Consumers, consumer associations, non-government organisations and trade unions are important drivers of change, however, it is unrealistic for governments to expect consumers alone to bring about responsible business conduct. Governments must act to regulate and sanction as appropriate, ensure the Guidelines empower consumers and promote responsible business conduct.

 


[1] OECD (2002), ‘The relationship between Regional Trade Agreements and the Multilateral Trading System’, Working Party of the Committee.

[2] http://www.ilo.org/wcmsp5/groups/public/---ed_norm/---relconf/documents/meetingdocument/wcms_091400.pdf, p.8

[3] European Coalition for Corporate Justice (ECCJ) (2007), ‘Sustainable Procurement in the European Union – Proposals and Recommendations to the European Commission and the European Parliament’, Advocacy paper.

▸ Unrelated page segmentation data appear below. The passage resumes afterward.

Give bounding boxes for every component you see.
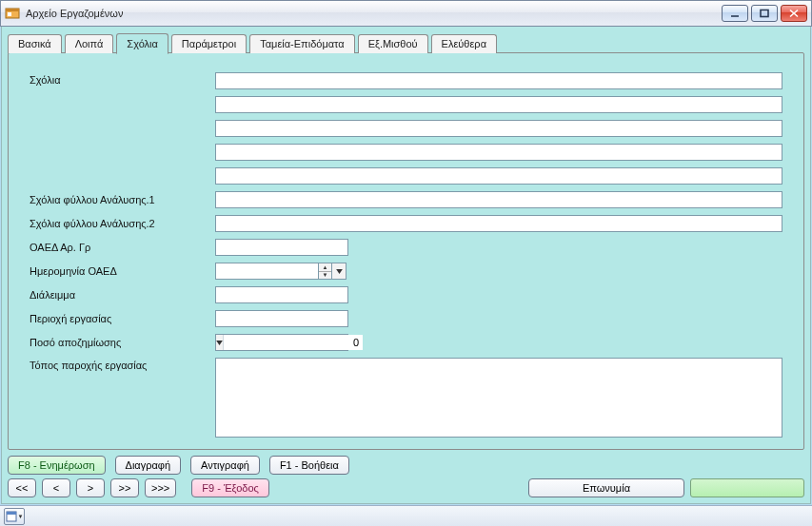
sxolia-input-5[interactable] xyxy=(215,167,782,185)
label-sxoliafa2: Σχόλια φύλλου Ανάλυσης.2 xyxy=(30,218,206,229)
chevron-down-icon: ▼ xyxy=(18,514,24,519)
svg-marker-7 xyxy=(336,269,343,274)
button-label: F8 - Ενημέρωση xyxy=(18,459,95,471)
hmoaed-input[interactable] xyxy=(215,263,318,280)
form: Σχόλια Σχόλια φύλλου Ανάλυσης.1 Σχόλια φ… xyxy=(30,72,782,438)
chevron-down-icon xyxy=(336,269,343,274)
svg-rect-1 xyxy=(6,9,19,11)
app-icon xyxy=(5,6,20,21)
status-bar: ▼ xyxy=(0,505,812,526)
delete-button[interactable]: Διαγραφή xyxy=(115,456,182,475)
svg-rect-4 xyxy=(761,10,768,17)
client-area: Βασικά Λοιπά Σχόλια Παράμετροι Ταμεία-Επ… xyxy=(1,27,811,504)
copy-button[interactable]: Αντιγραφή xyxy=(190,456,260,475)
label-perioxi: Περιοχή εργασίας xyxy=(30,313,206,324)
nav-prev-button[interactable]: < xyxy=(42,478,70,497)
nav-first-button[interactable]: << xyxy=(8,478,36,497)
chevron-down-icon xyxy=(216,341,223,345)
tab-label: Εξ.Μισθού xyxy=(368,38,418,49)
tab-sxolia[interactable]: Σχόλια xyxy=(116,33,168,54)
oaedargr-input[interactable] xyxy=(215,239,348,256)
date-spinner[interactable]: ▲ ▼ xyxy=(318,263,331,280)
label-poso: Ποσό αποζημίωσης xyxy=(30,337,206,348)
poso-wrap xyxy=(215,334,782,351)
close-button[interactable] xyxy=(781,5,807,22)
sxolia-input-1[interactable] xyxy=(215,72,782,89)
maximize-button[interactable] xyxy=(751,5,778,22)
svg-rect-10 xyxy=(7,512,16,515)
oaedargr-wrap xyxy=(215,239,782,256)
nav-last-button[interactable]: >> xyxy=(110,478,139,497)
minimize-button[interactable] xyxy=(722,5,748,22)
perioxi-wrap xyxy=(215,310,782,327)
poso-input[interactable] xyxy=(224,335,363,350)
label-oaedargr: ΟΑΕΔ Αρ. Γρ xyxy=(30,242,206,253)
tab-label: Ταμεία-Επιδόματα xyxy=(260,38,344,49)
label-hmoaed: Ημερομηνία ΟΑΕΔ xyxy=(30,265,206,277)
status-dropdown[interactable]: ▼ xyxy=(4,508,25,525)
action-row-1: F8 - Ενημέρωση Διαγραφή Αντιγραφή F1 - Β… xyxy=(8,456,804,475)
f9-exit-button[interactable]: F9 - Έξοδος xyxy=(191,478,269,497)
window-title: Αρχείο Εργαζομένων xyxy=(26,8,719,19)
tab-tameia[interactable]: Ταμεία-Επιδόματα xyxy=(249,34,354,53)
spinner-up-icon: ▲ xyxy=(319,263,331,272)
button-label: > xyxy=(88,482,93,494)
label-sxolia: Σχόλια xyxy=(30,72,206,86)
sxolia-lines xyxy=(215,72,782,185)
tab-label: Βασικά xyxy=(18,38,51,49)
amount-dropdown[interactable] xyxy=(216,335,224,350)
button-label: >> xyxy=(119,482,131,494)
tab-label: Λοιπά xyxy=(75,38,104,49)
window-icon xyxy=(6,511,17,522)
sxolia-input-3[interactable] xyxy=(215,120,782,137)
tab-strip: Βασικά Λοιπά Σχόλια Παράμετροι Ταμεία-Επ… xyxy=(8,32,804,53)
topos-textarea[interactable] xyxy=(215,358,782,438)
tab-label: Ελεύθερα xyxy=(442,38,486,49)
title-bar: Αρχείο Εργαζομένων xyxy=(0,0,812,27)
button-label: Επωνυμία xyxy=(583,482,630,494)
tab-parametroi[interactable]: Παράμετροι xyxy=(171,34,247,53)
button-label: << xyxy=(16,482,29,494)
tab-label: Σχόλια xyxy=(127,38,158,49)
dialeimma-wrap xyxy=(215,286,782,303)
action-row-2: << < > >> >>> F9 - Έξοδος Επωνυμία xyxy=(8,478,804,497)
eponymia-display xyxy=(690,478,804,497)
button-label: F9 - Έξοδος xyxy=(202,482,259,494)
perioxi-input[interactable] xyxy=(215,310,348,327)
svg-rect-2 xyxy=(8,12,11,16)
spinner-down-icon: ▼ xyxy=(319,272,331,280)
f8-update-button[interactable]: F8 - Ενημέρωση xyxy=(8,456,106,475)
tab-basika[interactable]: Βασικά xyxy=(8,34,62,53)
date-dropdown[interactable] xyxy=(331,263,347,280)
label-topos: Τόπος παροχής εργασίας xyxy=(30,358,206,371)
sxolia-input-4[interactable] xyxy=(215,144,782,161)
svg-marker-8 xyxy=(216,341,223,345)
eponymia-button[interactable]: Επωνυμία xyxy=(528,478,684,497)
label-sxoliafa1: Σχόλια φύλλου Ανάλυσης.1 xyxy=(30,194,206,205)
sxoliafa2-input[interactable] xyxy=(215,215,782,232)
button-label: < xyxy=(53,482,59,494)
button-label: Διαγραφή xyxy=(126,459,171,471)
button-label: F1 - Βοήθεια xyxy=(280,459,339,471)
hmoaed-wrap: ▲ ▼ xyxy=(215,263,782,280)
tab-exmisthou[interactable]: Εξ.Μισθού xyxy=(358,34,428,53)
label-dialeimma: Διάλειμμα xyxy=(30,289,206,301)
button-label: Αντιγραφή xyxy=(201,459,249,471)
dialeimma-input[interactable] xyxy=(215,286,348,303)
sxoliafa1-input[interactable] xyxy=(215,191,782,208)
f1-help-button[interactable]: F1 - Βοήθεια xyxy=(269,456,349,475)
sxolia-input-2[interactable] xyxy=(215,96,782,113)
tab-label: Παράμετροι xyxy=(182,38,236,49)
button-label: >>> xyxy=(151,482,169,494)
tab-panel-sxolia: Σχόλια Σχόλια φύλλου Ανάλυσης.1 Σχόλια φ… xyxy=(8,52,804,450)
nav-last-plus-button[interactable]: >>> xyxy=(145,478,176,497)
tab-eleuthera[interactable]: Ελεύθερα xyxy=(431,34,497,53)
tab-loipa[interactable]: Λοιπά xyxy=(65,34,114,53)
nav-next-button[interactable]: > xyxy=(76,478,105,497)
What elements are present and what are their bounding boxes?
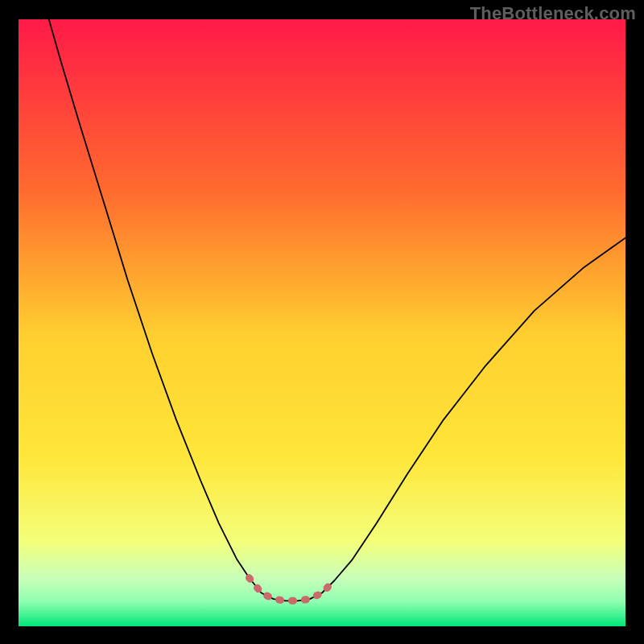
- chart-frame: TheBottleneck.com: [0, 0, 644, 644]
- plot-area: [19, 19, 625, 626]
- bottleneck-chart-svg: [19, 19, 625, 626]
- gradient-background: [19, 19, 625, 626]
- watermark-label: TheBottleneck.com: [470, 3, 636, 24]
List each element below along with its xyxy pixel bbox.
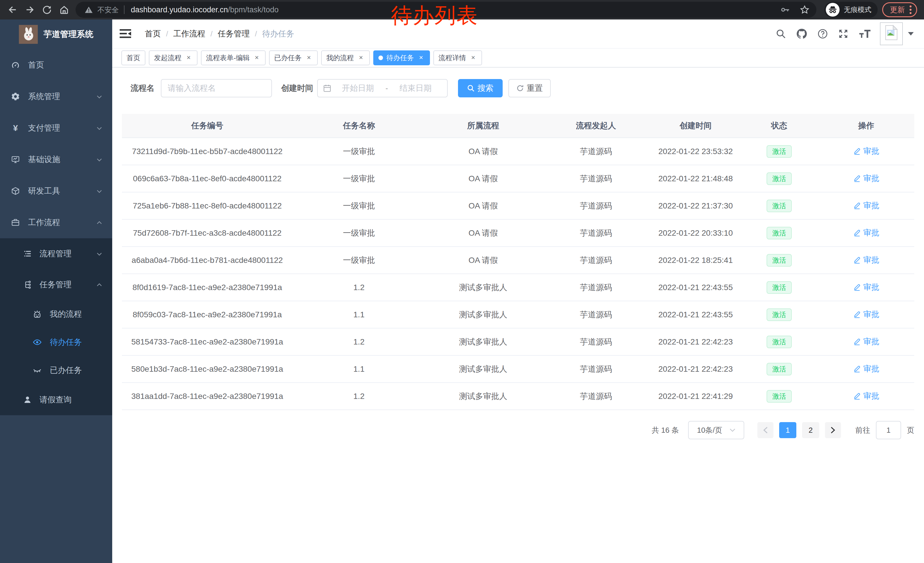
approve-link[interactable]: 审批: [853, 255, 879, 266]
cell-starter: 芋道源码: [541, 282, 651, 293]
table-row: 381aa1dd-7ac8-11ec-a9e2-a2380e71991a1.2测…: [122, 383, 914, 410]
home-button[interactable]: [56, 2, 72, 18]
tab-流程详情[interactable]: 流程详情×: [434, 50, 482, 65]
approve-link[interactable]: 审批: [853, 227, 879, 238]
avatar[interactable]: [880, 23, 903, 45]
forward-button[interactable]: [22, 2, 38, 18]
tab-我的流程[interactable]: 我的流程×: [321, 50, 370, 65]
process-name-input[interactable]: 请输入流程名: [161, 79, 272, 98]
sidebar-collapse-button[interactable]: [119, 28, 132, 39]
cell-time: 2022-01-21 22:42:23: [651, 365, 740, 374]
status-badge: 激活: [766, 145, 792, 158]
github-icon[interactable]: [796, 29, 807, 39]
password-key-icon[interactable]: [780, 5, 790, 15]
cell-action: 审批: [818, 336, 914, 348]
reload-button[interactable]: [39, 2, 55, 18]
app-logo[interactable]: 芋道管理系统: [0, 20, 112, 49]
update-label: 更新: [890, 5, 905, 15]
browser-window: 不安全 dashboard.yudao.iocoder.cn/bpm/task/…: [0, 0, 924, 563]
search-icon[interactable]: [776, 29, 786, 39]
chevron-down-icon: [96, 188, 102, 194]
cell-process: 测试多审批人: [425, 391, 541, 402]
incognito-icon: [825, 3, 840, 17]
breadcrumb-item[interactable]: 工作流程: [173, 29, 205, 39]
prev-page-button[interactable]: [758, 422, 773, 438]
sidebar-item-process-mgmt[interactable]: 流程管理: [0, 238, 112, 269]
breadcrumb-item[interactable]: 任务管理: [218, 29, 250, 39]
status-badge: 激活: [766, 173, 792, 185]
sidebar-item-workflow[interactable]: 工作流程: [0, 207, 112, 238]
approve-link[interactable]: 审批: [853, 336, 879, 347]
approve-link[interactable]: 审批: [853, 363, 879, 374]
update-button[interactable]: 更新: [882, 2, 917, 17]
cell-name: 一级审批: [292, 173, 425, 184]
tab-已办任务[interactable]: 已办任务×: [269, 50, 318, 65]
date-range-picker[interactable]: 开始日期 - 结束日期: [317, 79, 448, 98]
approve-label: 审批: [863, 146, 879, 157]
goto-page-input[interactable]: 1: [876, 421, 901, 439]
avatar-caret-icon[interactable]: [908, 32, 914, 36]
cell-name: 一级审批: [292, 146, 425, 157]
fullscreen-icon[interactable]: [838, 29, 848, 39]
approve-link[interactable]: 审批: [853, 309, 879, 320]
sidebar-item-system[interactable]: 系统管理: [0, 81, 112, 112]
cell-action: 审批: [818, 255, 914, 266]
sidebar-item-task-mgmt[interactable]: 任务管理: [0, 269, 112, 300]
tab-close-icon[interactable]: ×: [185, 54, 192, 62]
tab-close-icon[interactable]: ×: [357, 54, 364, 62]
approve-link[interactable]: 审批: [853, 282, 879, 293]
reset-icon: [516, 84, 524, 92]
tab-close-icon[interactable]: ×: [417, 54, 425, 62]
approve-link[interactable]: 审批: [853, 390, 879, 401]
omnibox-divider: [124, 6, 124, 14]
sidebar-item-todo-task[interactable]: 待办任务: [0, 328, 112, 356]
cell-process: 测试多审批人: [425, 309, 541, 320]
sidebar-item-label: 基础设施: [28, 154, 60, 165]
sidebar-item-my-process[interactable]: 我的流程: [0, 300, 112, 328]
browser-menu-icon[interactable]: [909, 5, 912, 14]
cell-time: 2022-01-21 22:43:55: [651, 283, 740, 292]
font-size-icon[interactable]: [859, 29, 871, 39]
status-badge: 激活: [766, 200, 792, 212]
sidebar-item-label: 工作流程: [28, 217, 60, 228]
approve-link[interactable]: 审批: [853, 146, 879, 157]
date-start-placeholder: 开始日期: [332, 83, 384, 94]
tab-close-icon[interactable]: ×: [470, 54, 477, 62]
hamburger-icon: [120, 29, 131, 39]
cell-status: 激活: [740, 363, 818, 375]
cell-time: 2022-01-21 22:42:23: [651, 337, 740, 347]
broken-image-icon: [885, 25, 898, 41]
search-button[interactable]: 搜索: [458, 79, 502, 98]
tab-close-icon[interactable]: ×: [305, 54, 313, 62]
tab-待办任务[interactable]: 待办任务×: [373, 50, 430, 65]
cell-status: 激活: [740, 281, 818, 294]
page-size-select[interactable]: 10条/页: [688, 421, 744, 439]
tab-发起流程[interactable]: 发起流程×: [149, 50, 198, 65]
cell-starter: 芋道源码: [541, 336, 651, 347]
page-button-2[interactable]: 2: [802, 422, 819, 438]
help-icon[interactable]: [818, 29, 828, 39]
tab-流程表单-编辑[interactable]: 流程表单-编辑×: [201, 50, 266, 65]
sidebar-menu: 首页系统管理¥支付管理基础设施研发工具工作流程流程管理任务管理我的流程待办任务已…: [0, 49, 112, 415]
next-page-button[interactable]: [825, 422, 841, 438]
sidebar-item-leave-query[interactable]: 请假查询: [0, 384, 112, 415]
cell-id: 580e1b3d-7ac8-11ec-a9e2-a2380e71991a: [122, 365, 292, 374]
page-button-1[interactable]: 1: [779, 422, 796, 438]
cell-name: 1.1: [292, 365, 425, 374]
approve-link[interactable]: 审批: [853, 173, 879, 184]
approve-link[interactable]: 审批: [853, 200, 879, 211]
bookmark-star-icon[interactable]: [800, 5, 810, 15]
tab-close-icon[interactable]: ×: [253, 54, 261, 62]
breadcrumb-item[interactable]: 首页: [145, 29, 161, 39]
sidebar-item-done-task[interactable]: 已办任务: [0, 356, 112, 384]
chevron-down-icon: [96, 94, 102, 100]
sidebar-item-label: 我的流程: [50, 309, 82, 320]
cell-id: 381aa1dd-7ac8-11ec-a9e2-a2380e71991a: [122, 392, 292, 401]
sidebar-item-devtools[interactable]: 研发工具: [0, 175, 112, 207]
reset-button[interactable]: 重置: [508, 79, 551, 98]
sidebar-item-payment[interactable]: ¥支付管理: [0, 112, 112, 144]
tab-首页[interactable]: 首页: [122, 50, 146, 65]
sidebar-item-home[interactable]: 首页: [0, 49, 112, 81]
back-button[interactable]: [4, 2, 21, 18]
sidebar-item-infra[interactable]: 基础设施: [0, 144, 112, 175]
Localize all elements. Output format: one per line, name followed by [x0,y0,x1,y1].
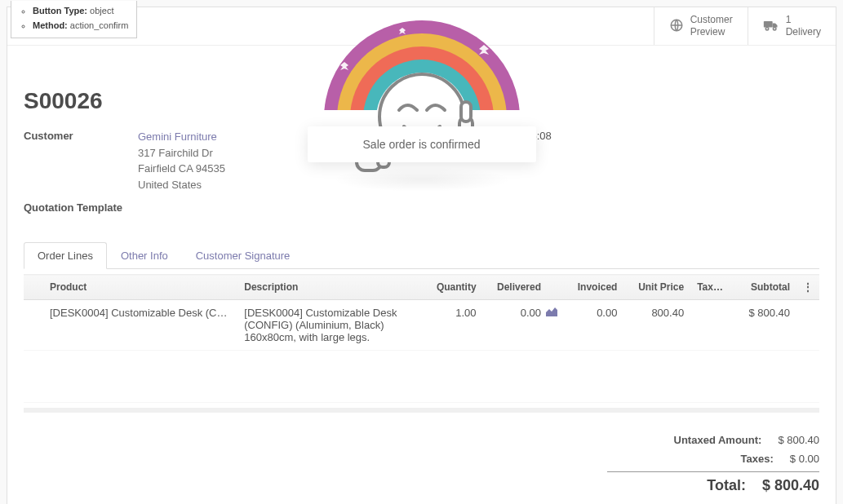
svg-rect-12 [763,21,772,28]
table-row[interactable]: [DESK0004] Customizable Desk (CONF… [DES… [24,300,819,351]
cell-invoiced: 0.00 [564,300,623,351]
delivery-button[interactable]: 1 Delivery [748,7,836,45]
customer-link[interactable]: Gemini Furniture [138,130,217,143]
col-invoiced[interactable]: Invoiced [564,275,623,300]
col-subtotal[interactable]: Subtotal [734,275,796,300]
confirm-message: Sale order is confirmed [363,138,481,151]
dev-method-label: Method: [33,20,68,30]
customer-preview-line1: Customer [690,14,733,26]
col-delivered[interactable]: Delivered [483,275,548,300]
customer-addr1: 317 Fairchild Dr [138,147,213,159]
globe-icon [669,18,684,35]
untaxed-value: $ 800.40 [778,434,819,446]
order-lines-table: Product Description Quantity Delivered I… [24,274,819,403]
divider [24,408,819,413]
col-product[interactable]: Product [43,275,237,300]
untaxed-label: Untaxed Amount: [607,434,778,446]
svg-point-14 [773,27,775,29]
page-title: S00026 [24,88,819,114]
col-taxes[interactable]: Tax… [690,275,734,300]
cell-subtotal: $ 800.40 [734,300,796,351]
form-view-card: Button Type: object Method: action_confi… [7,7,836,504]
customer-addr3: United States [138,179,202,191]
cell-description: [DESK0004] Customizable Desk (CONFIG) (A… [237,300,423,351]
customer-addr2: Fairfield CA 94535 [138,162,225,175]
confirm-message-box: Sale order is confirmed [308,126,536,162]
area-chart-icon[interactable] [546,307,557,319]
total-value: $ 800.40 [762,477,819,494]
tabs: Order Lines Other Info Customer Signatur… [24,241,819,269]
delivery-count: 1 [786,14,821,26]
col-description[interactable]: Description [237,275,423,300]
total-label: Total: [607,477,762,494]
dev-tooltip: Button Type: object Method: action_confi… [11,1,137,38]
tab-other-info[interactable]: Other Info [107,242,182,269]
col-options-icon[interactable]: ⋮ [796,275,819,300]
cell-delivered: 0.00 [521,307,541,319]
tab-order-lines[interactable]: Order Lines [24,242,107,269]
cell-unit-price: 800.40 [623,300,690,351]
customer-preview-line2: Preview [690,26,733,38]
cell-taxes [690,300,734,351]
dev-method-value: action_confirm [70,20,129,30]
taxes-value: $ 0.00 [790,453,819,465]
delivery-label: Delivery [786,26,821,38]
quotation-template-label: Quotation Template [24,201,138,214]
dev-button-type-value: object [90,6,113,15]
cell-quantity: 1.00 [423,300,482,351]
taxes-label: Taxes: [607,453,790,465]
col-quantity[interactable]: Quantity [423,275,482,300]
col-unit-price[interactable]: Unit Price [623,275,690,300]
cell-product: [DESK0004] Customizable Desk (CONF… [43,300,237,351]
customer-label: Customer [24,129,138,142]
tab-customer-signature[interactable]: Customer Signature [182,242,304,269]
dev-button-type-label: Button Type: [33,6,87,15]
truck-icon [763,19,779,34]
customer-preview-button[interactable]: Customer Preview [654,7,748,45]
totals: Untaxed Amount: $ 800.40 Taxes: $ 0.00 T… [607,431,819,497]
svg-point-13 [765,27,768,29]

[4] ECCJ, 2007, ‘Sustainable Procurement in the European Union – Proposals and Recommendations to the European Commission and the European Parliament’, Advocacy paper.

[5] In June 2005 five NGOs lodged a complaint with the Australian National Contact Point against Global Solutions Limited (Australia) Pty Ltd (GSL) alleging breaches of the Human Rights and Consumer Interests provisions of the Guidelines. A mediated outcome was achieved and GSL undertook to improve their day-to-day operations of the immigration detention centers. See www.bsl.org.au for more details.